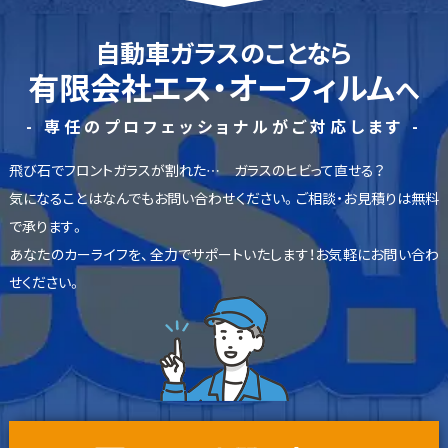
自動車ガラスのことなら
有限会社エス・オーフィルム
へ
- 専任のプロフェッショナルがご対応します -
飛び石でフロントガラスが割れた… ガラスのヒビって直せる？
気になることはなんでもお問い合わせください。ご相談・お見積りは無料
で承ります。
あなたのカーライフを、全力でサポートいたします！お気軽にお問い合わ
せください。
------------------------------
What you are asked to do: Produce an exact copy of each line of data, skipping embedded images.

Exercise answer:
自動車ガラスのことなら
有限会社エス・オーフィルム
へ
- 専任のプロフェッショナルがご対応します -
飛び石でフロントガラスが割れた… ガラスのヒビって直せる？
気になることはなんでもお問い合わせください。ご相談・お見積りは無料
で承ります。
あなたのカーライフを、全力でサポートいたします！お気軽にお問い合わ
せください。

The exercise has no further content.